Its association with freedom became more salutary after 1857 when Indian aspirations to be independent found form and traction. Political meetings in villages around chaupals were usually in the shade of the banyan tree, mute sentinels of a momentous journey. After independence, the tree was a fixture in mass movements. Consider the metaphor of the banyan that the great Gandhi follower and freedom fighter Vinoba Bhave makes about his Sarvodaya movement in independent India: “In one of the stories in the Upanishads a guru says to his disciple: ‘Bring a banyan fruit, break it open, and see what is inside it.’ The disciple sees a small seed in it.
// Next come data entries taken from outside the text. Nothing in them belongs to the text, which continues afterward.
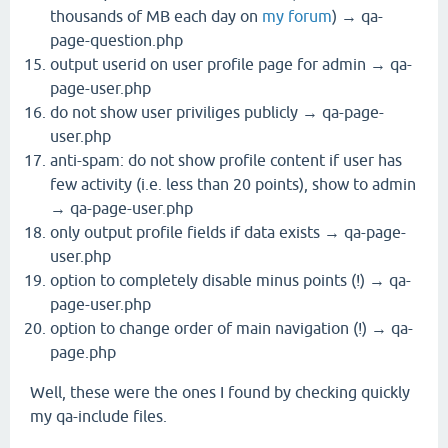
thousands of MB each day on
my forum
) → qa-
page-question.php
output userid on user profile page for admin → qa-
page-user.php
do not show user priviliges publicly → qa-page-
user.php
anti-spam: do not show profile content if user has
few activity (i.e. less than 20 points), show to admin
→ qa-page-user.php
only output profile fields if data exists → qa-page-
user.php
option to completely disable minus points (!) → qa-
page-user.php
option to change order of main navigation (!) → qa-
page.php
Well, these were the ones I found by checking quickly
my qa-include files.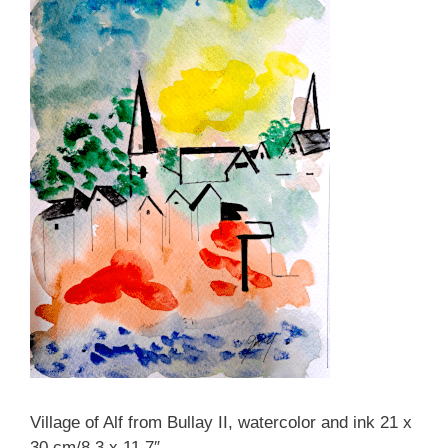
Village of Alf from Bullay II, watercolor and ink 21 x
30 cm/8.3 x 11.7″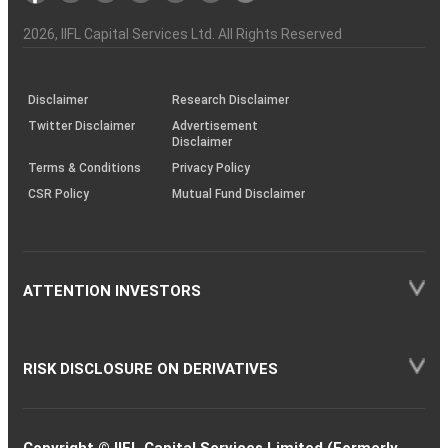
Investor
Awareness
Plus)
of
Charter
an
2026
, IIFL Capital Services Ltd. All Rights Reserved
investor
through
KRAs
(SOP)
Disclaimer
Research Disclaimer
Twitter Disclaimer
Advertisement
Disclaimer
Terms & Conditions
Privacy Policy
CSR Policy
Mutual Fund Disclaimer
ATTENTION INVESTORS
RISK DISCLOSURE ON DERIVATIVES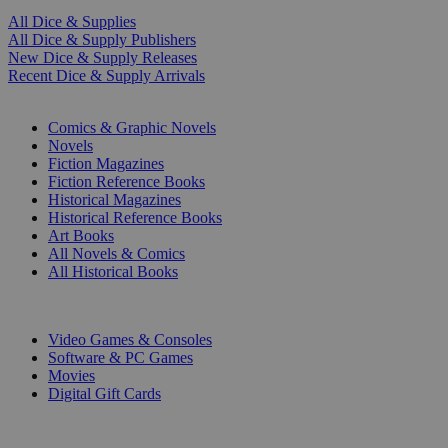
All Dice & Supplies
All Dice & Supply Publishers
New Dice & Supply Releases
Recent Dice & Supply Arrivals
PRINT
Comics & Graphic Novels
Novels
Fiction Magazines
Fiction Reference Books
Historical Magazines
Historical Reference Books
Art Books
All Novels & Comics
All Historical Books
DIGITAL
Video Games & Consoles
Software & PC Games
Movies
Digital Gift Cards
ART & MERCHANDISE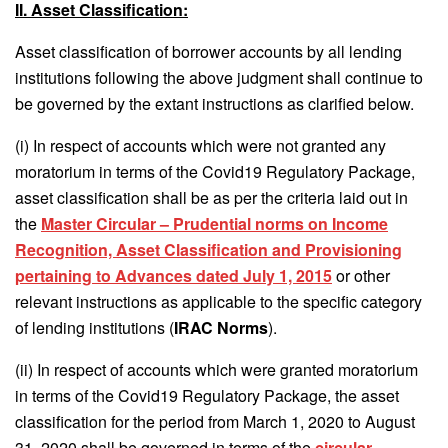
II. Asset Classification:
Asset classification of borrower accounts by all lending
institutions following the above judgment shall continue to
be governed by the extant instructions as clarified below.
(i) In respect of accounts which were not granted any
moratorium in terms of the Covid19 Regulatory Package,
asset classification shall be as per the criteria laid out in
the
Master Circular – Prudential norms on Income
Recognition, Asset Classification and Provisioning
pertaining to Advances dated July 1, 2015
or other
relevant instructions as applicable to the specific category
of lending institutions (
IRAC Norms
).
(ii) In respect of accounts which were granted moratorium
in terms of the Covid19 Regulatory Package, the asset
classification for the period from March 1, 2020 to August
31, 2020 shall be governed in terms of the
circular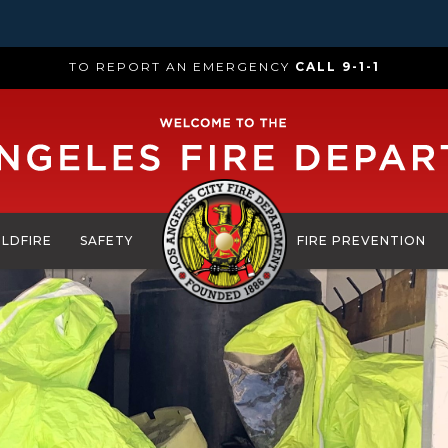
TO REPORT AN EMERGENCY
CALL 9-1-1
ILDFIRE
SAFETY
FIRE PREVENTION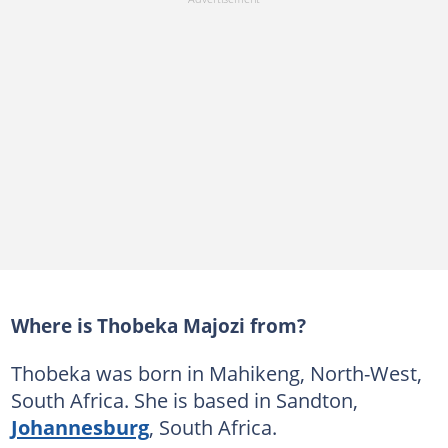
Where is Thobeka Majozi from?
Thobeka was born in Mahikeng, North-West,
South Africa. She is based in Sandton,
Johannesburg
, South Africa.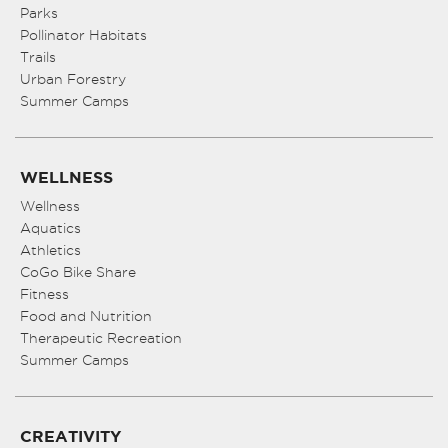
Parks
Pollinator Habitats
Trails
Urban Forestry
Summer Camps
WELLNESS
Wellness
Aquatics
Athletics
CoGo Bike Share
Fitness
Food and Nutrition
Therapeutic Recreation
Summer Camps
CREATIVITY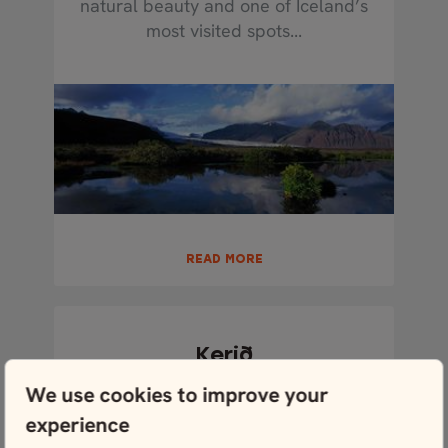
natural beauty and one of Iceland’s
most visited spots...
READ MORE
Kerið
Kerið is an exquisite crater not far
We use cookies to improve your
outside of the classic Golden Circle
experience
route that is...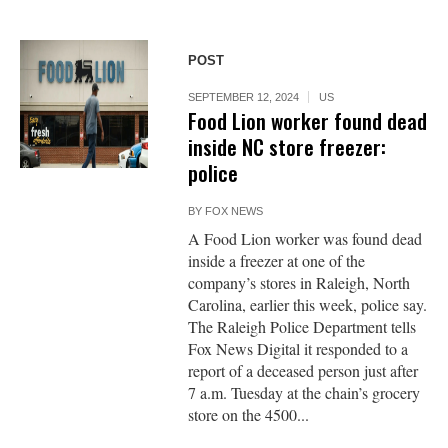
POST
SEPTEMBER 12, 2024
US
Food Lion worker found dead
inside NC store freezer:
police
BY
FOX NEWS
A Food Lion worker was found dead
inside a freezer at one of the
company’s stores in Raleigh, North
Carolina, earlier this week, police say.
The Raleigh Police Department tells
Fox News Digital it responded to a
report of a deceased person just after
7 a.m. Tuesday at the chain’s grocery
store on the 4500...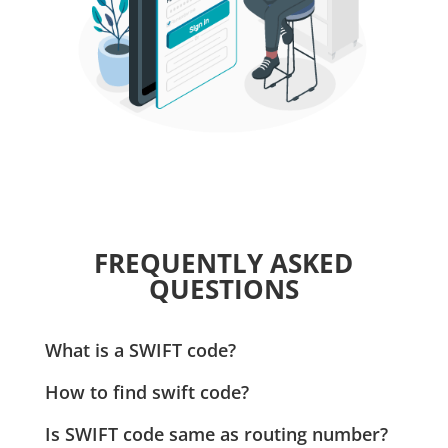
FREQUENTLY ASKED
QUESTIONS
What is a SWIFT code?
A SWIFT Code is used to identify banks when making
How to find swift code?
payments internationally. Zil.US requires this code
A SWIFT Code for a specific checking account can be
for secure and accurate processing of international
Is SWIFT code same as routing number?
found on your bank statement. Zil.US simplifies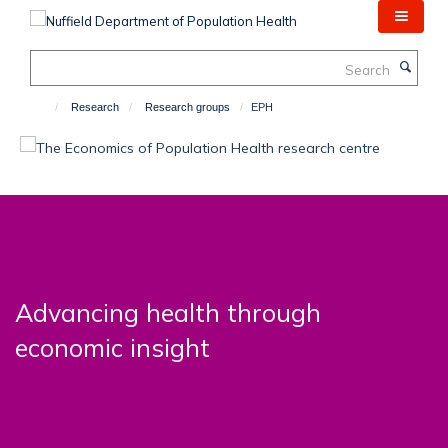
Skip
to
main
Search
content
Research
Research groups
EPH
Advancing health through
economic insight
The guru says: ‘Break that open too and tell me what you see.’ The disciple does so, and says: ‘Now I can see nothing at all.’ Then the guru says: ‘From such an invisible nothing has sprung this great tree. This seed-power, this power at the core of the seed, that is the Atman (the soul), and that is what you too are.’ In the same way, the great tree of the people’s power will spring from the invisible seed-power in that little handful of grain.” Decades later when Anna Hazare, another mass mobiliser, began to wade into the waters of social and political reform, the banyan would be a witness to that, too.
It represented not just historical connection to the land and culture. Its very existence was a metaphor for Indian values. The banyan is permanence and growth
Hazare began his reform movement from the village of Ralegan Siddhi at whose centre is a magnificent banyan tree, often a point for his sit-ins. In 2011, during the course of the India Against Corruption movement, he sat here doing a maun vrat even as the agitation stood at a crossroads after a successful mass mobilisation in Delhi earlier. He went into a withdrawal of sorts under the tree in October that year to replenish his energy. Political leaders are intimate with the banyan because they have to be—it is the shade under which social and political India breathes. You will, for instance, find numerous images of Narendra Modi under different banyan trees, from Auroville in Puducherry to Gandhinagar in Gujarat. But he is also compared to a banyan by both supporters and adversaries. Like Union Home Minister Amit Shah stating in Assam last year, “Modiji is like a great banyan tree under whose shade, the region is on its path of fulfilling the development goals set by him.” On the other hand, a news article of 2020 compared him to a banyan tree because no one else could grow under him. As with all symbols, we can read into it what we want but, for the nation, the tree represents its just virtues, what it used to be and what it ought to be. It is why in the courtyard of the just inaugurated new Parliament, a banyan remains planted at its centre.